The various marketplace and multifaceted search applications 820
and 822 may also be implemented as standalone software programs,
which do not necessarily have networking capabilities.
[0055] The web client 806, it will be appreciated, may access the
various marketplace and multifaceted search applications 820 and
822 via the web interface supported by the web server 816.

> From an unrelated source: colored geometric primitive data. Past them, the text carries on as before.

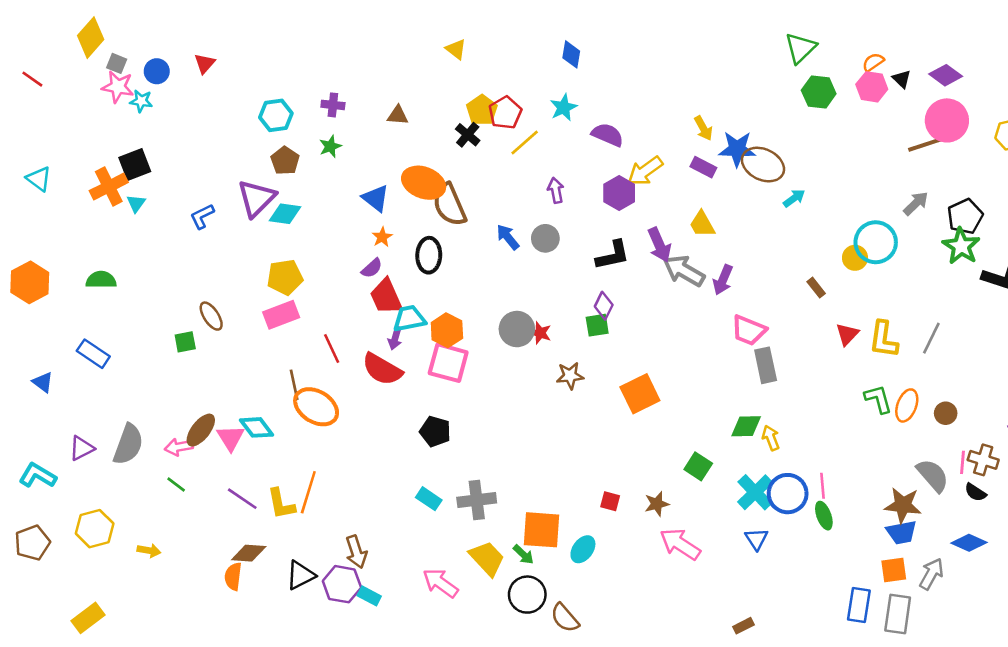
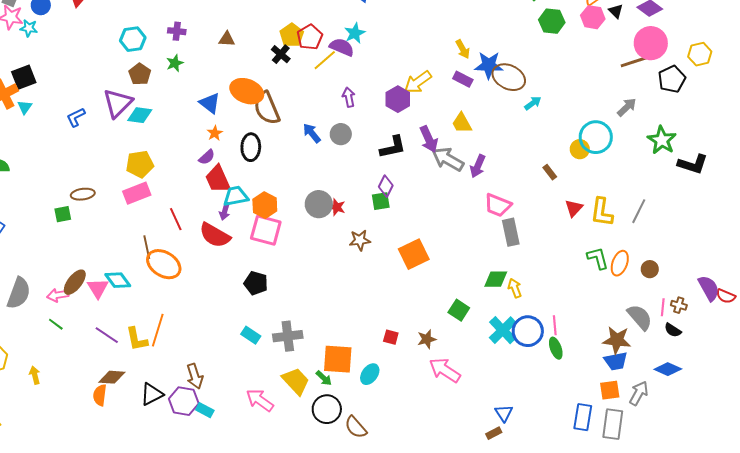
purple semicircle: (608, 135) -> (342, 47), moved
black pentagon: (965, 216) -> (672, 79), moved
brown ellipse: (211, 316) -> (83, 194), turned -65
brown cross: (983, 460) -> (679, 305), size x0.7
blue triangle: (757, 539) -> (504, 413), moved
yellow arrow: (149, 551) -> (35, 375), turned -114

Similarly, the programmatic client 808 accesses the various
services and functions provided by the marketplace and multifaceted
search applications 820 and 822 via the programmatic interface
provided by the API server 814. The programmatic client 808 may,
for example, be a seller application (e.g., the TurboLister
application developed by EBAY INC., of San Jose, Calif.) to enable
sellers to author and manage listings on the marketplace 802 in an
off-line manner, and to perform batch-mode communications between
the programmatic client 808 and the network-based marketplace
802.
[0056] FIG. 8 also illustrates a third party application 828,
executing on a third party server machine 830, as having
programmatic access to the network-based marketplace 802 via the
programmatic interface provided by the API server 814. For example,
the third party application 828 may, utilizing information
retrieved from the network-based marketplace 802, support one or
more features or functions on a website hosted by the third party.

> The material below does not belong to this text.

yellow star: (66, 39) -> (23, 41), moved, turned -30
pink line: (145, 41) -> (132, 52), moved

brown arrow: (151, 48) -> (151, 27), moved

The third party website may, for example, provide one or more
promotional, marketplace or payment functions that are supported by
the relevant applications of the network-based marketplace 802.
[0057] FIG. 9 is a diagram illustrating multiple example
marketplace and multifaceted search applications 900 that, in one
example embodiment, are provided as part of the network-based
marketplace 802. The marketplace 802 may provide a number of
listing and price-setting mechanisms whereby a seller may list
goods or services for sale, a buyer may express interest in or
indicate a desire to purchase such goods or services, and a price
may be set for a transaction pertaining to the goods or
services.
[0058] The marketplace applications 820 are shown to include one or
more auction applications 902 which support auction-format listing
and price setting mechanisms (e.g., English, Dutch, Vickrey,
Chinese, Double, Reverse auctions etc.). The various auction
applications 902 may also provide a number of features in support
of such auction-format listings, such as a reserve price feature
whereby a seller may specify a reserve price in connection with a
listing and a proxy-bidding feature whereby a bidder may invoke
automated proxy bidding.
[0059] A number of fixed-price applications 904 support fixed-price
listing formats (e.g., the traditional classified
advertisement-type listing or a catalogue listing) and buyout-type
listings. Specifically, buyout-type listings (e.g., including the
Buy-It-Now (BIN) technology developed by eBay Inc., of San Jose,
Calif.) may be offered in conjunction with an auction-format
listing, and allow a buyer to purchase goods or services, which are
also being offered for sale via an auction, for a fixed-price that
is typically higher than the starting price of the auction.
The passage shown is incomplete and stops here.